Even allowing for aversion to risk and cultural differences across workplaces, I’m surprised our profession appears so out of step with emerging trends. From personal experience, I know it’s difficult to go against corporate inertia, but we risk losing our credibility and relevance if we don’t counsel our clients/leaders to consider these trends and look for opportunities to innovate and improve.
It’s rare a day goes by without another example of an employee getting fired or reprimanded for posting something inappropriate on their Twitter account, or a company being forced into damage control due to an off-color comment or tone-deaf message. I read this example of Congressional staffers and their ill-advised Twitter chatter this morning. There are countless other blunders that have generated heated coverage – ranging from political scandals (hello Tony Weiner) to marketing snafus. All this noise usually creates two concerns, or conclusions, with many of my clients:
- Social media is very risky for organizations…probably too risky
- It’s very difficult to regulate and monitor social media interaction
As I’ve written before in this blog over the years, I think the fears of social media are overblown and misdirected. Yes, social media platforms like Twitter and Facebook allow content and commentary to spread globally quickly – whether it’s positive or critical.

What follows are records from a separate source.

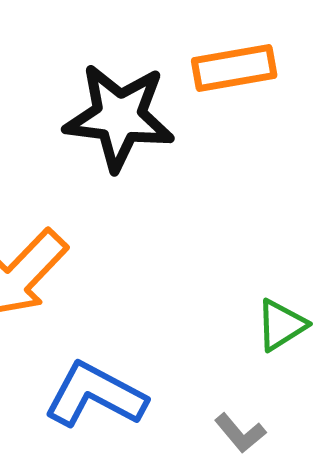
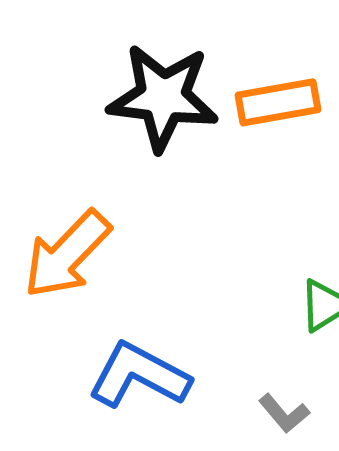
orange rectangle: (234, 68) -> (278, 102), moved

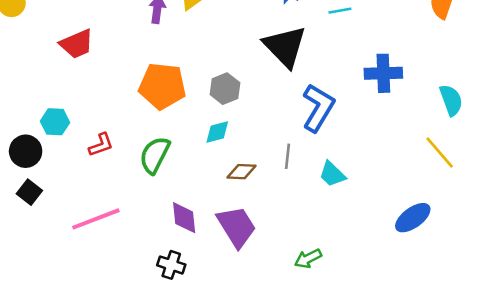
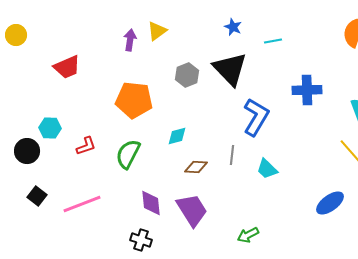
gray hexagon: (225, 89) -> (187, 75), moved
black square: (29, 192) -> (37, 196), moved

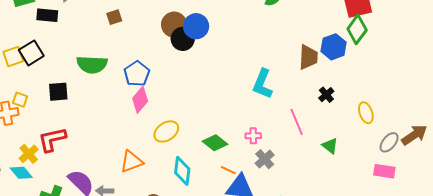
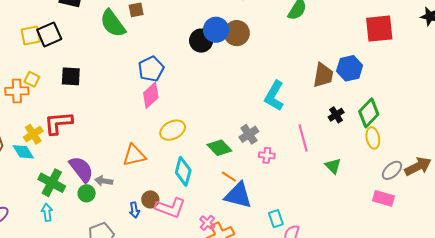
brown circle: (174, 25) -> (237, 33), moved
green diamond: (357, 29) -> (369, 113), moved
green semicircle: (92, 65) -> (113, 23), moved, turned 44
pink cross: (253, 136) -> (267, 155), moved
gray cross: (265, 159) -> (249, 134), moved

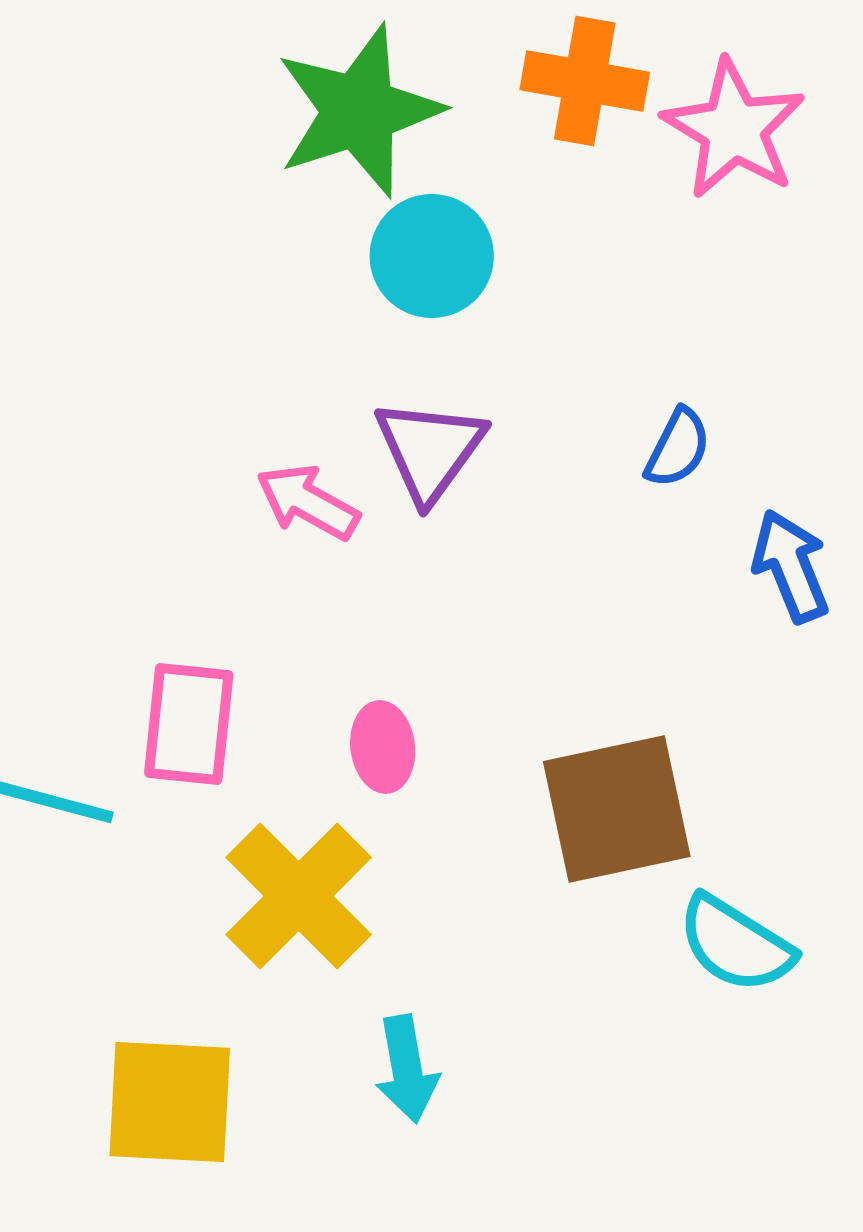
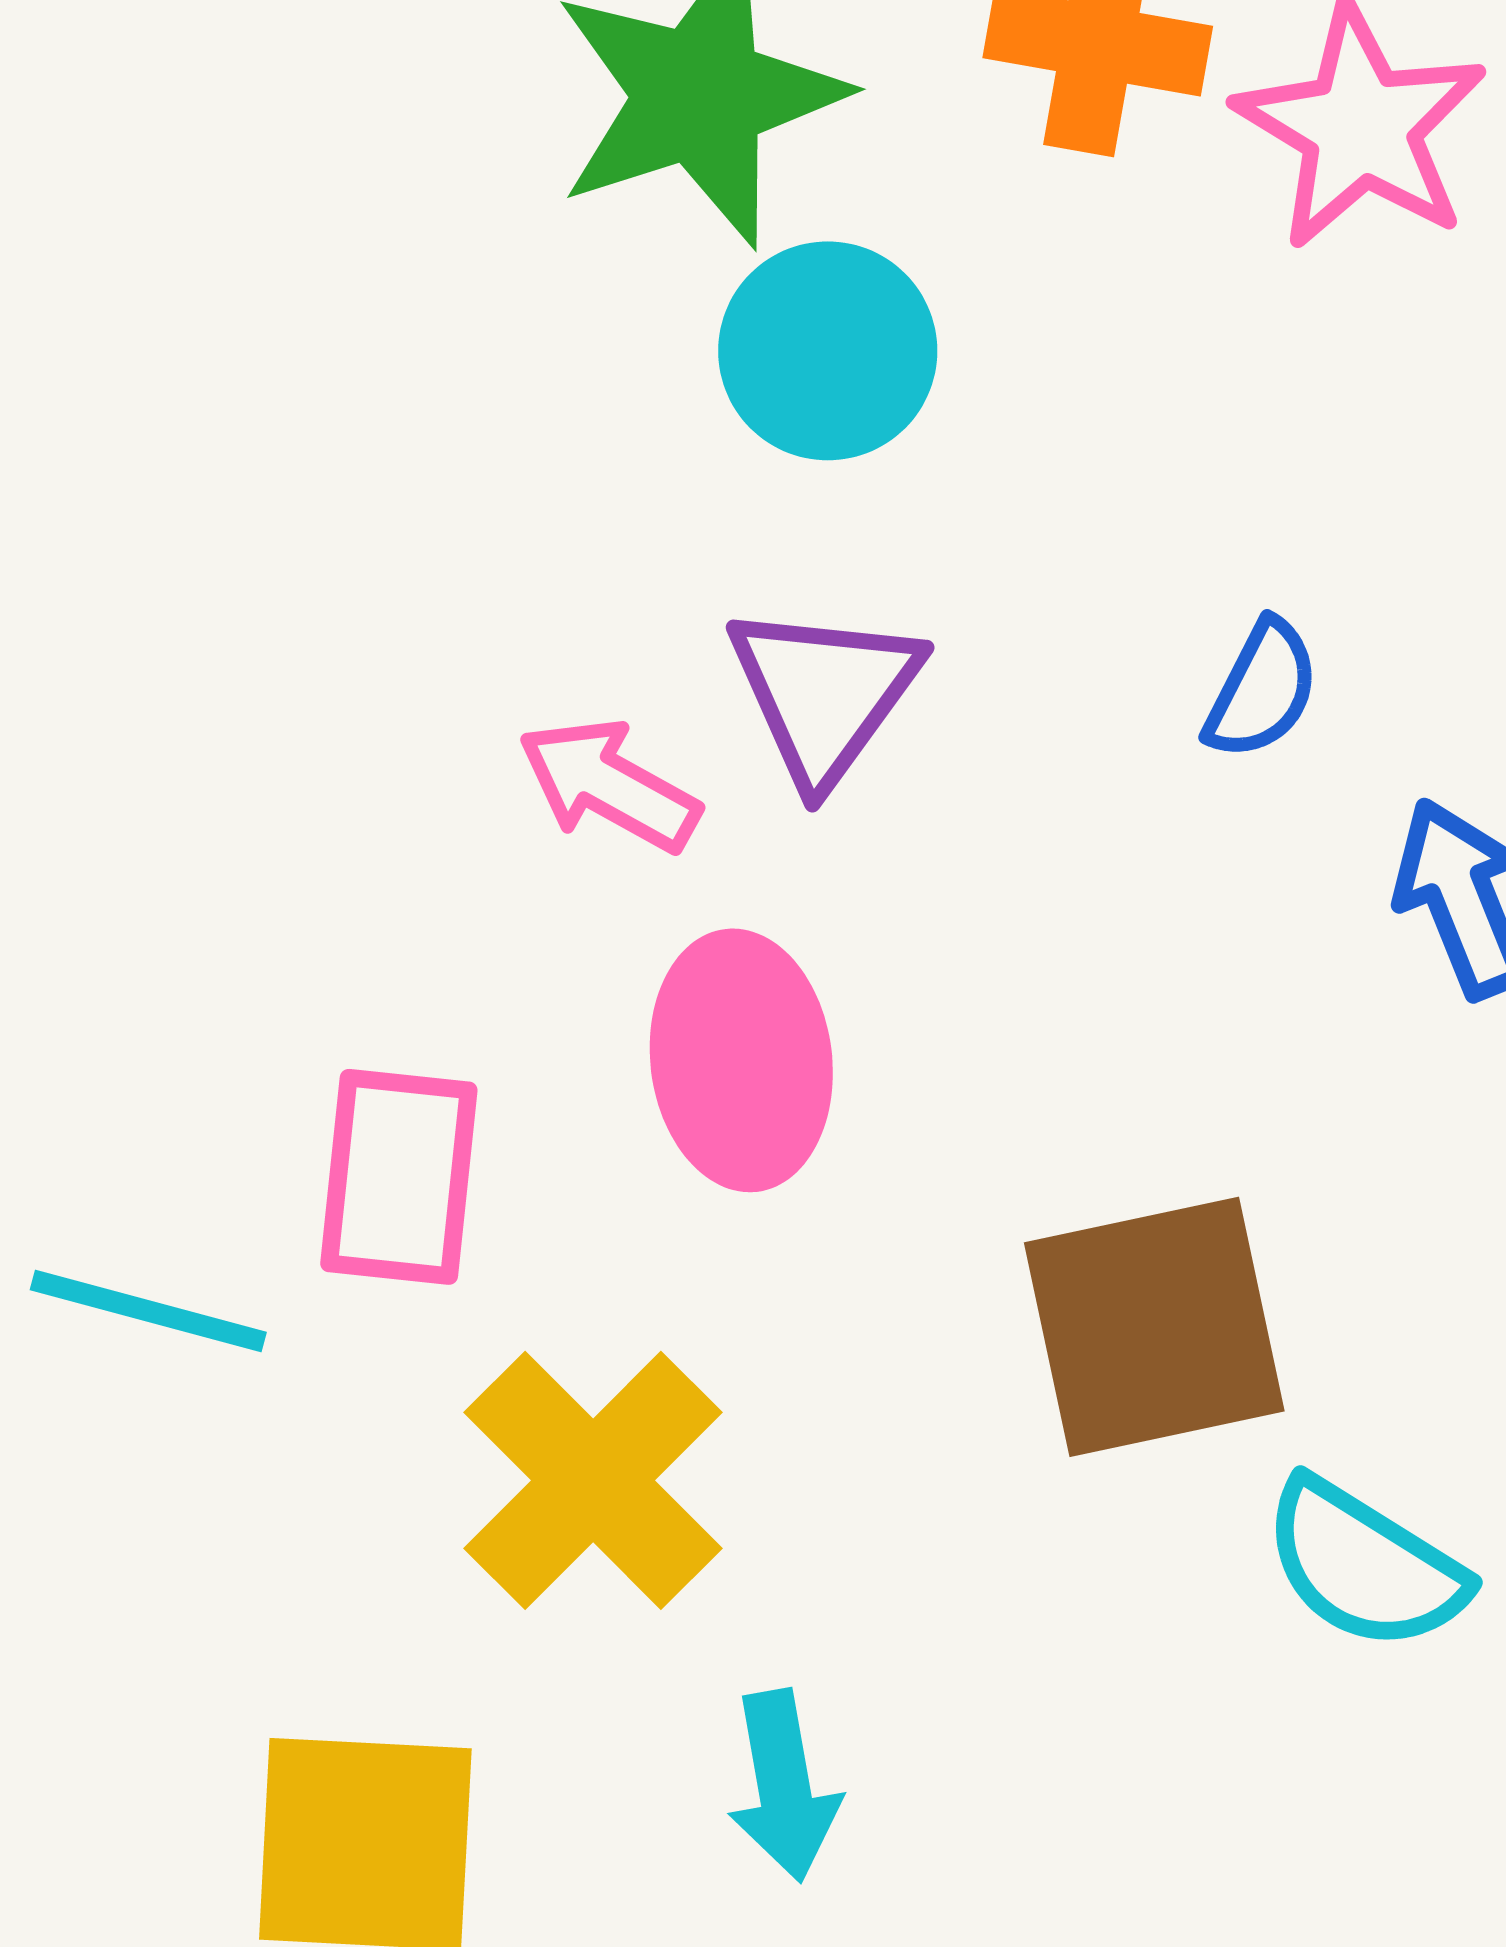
pink ellipse: (383, 747) -> (741, 1060), moved, size x1.6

But a cursory review of the most celebrated social media snafus (including the one referenced above) reveals that in most cases the controversy could easily have been avoided with basic common sense: Don’t lie. Don’t use inappropriate language or content. Be nice. Play fair. I would argue these are the same guidelines employees would use with any other workplace forum or channel (including company email.) In fact, I am often amazed at how ridiculous and ill-advised these controversial posts are…causing me to ask rhetorically what were they thinking?
The issue of monitoring and managing social media outreach is also surrounded by misconceptions. Companies can use a wide range of user-friendly tools to monitor the Web and track posts, triage comments or questions and identify emerging trends. With regard to organization, many of recognized social media leaders use a small, dedicated team and simple planning process to direct their social media efforts. In other words, this doesn’t have to be that overly costly or complicated. The barriers to entry for social media are very low for individual and institutional users alike.
Rather than blaming social media channels – which are inherently neutral and provide incredible platforms for robust, real-time conversation with millions of users – company leaders should spend more time selecting and training their staff, and determining the strategic purpose of their social media activities (even if they are mostly passive and reactive.) These steps don’t have to be onerous. Many of the most successful companies actively using social media – notably Dell, IBM, Best Buy and Starbucks – have clear and simple policies and objectives. And determining if and how you want to get involved can (and should) be shaped by due diligence and strategic planning.
The fact that some have made mistakes using social media platforms is an indictment of the culprits, not the technology.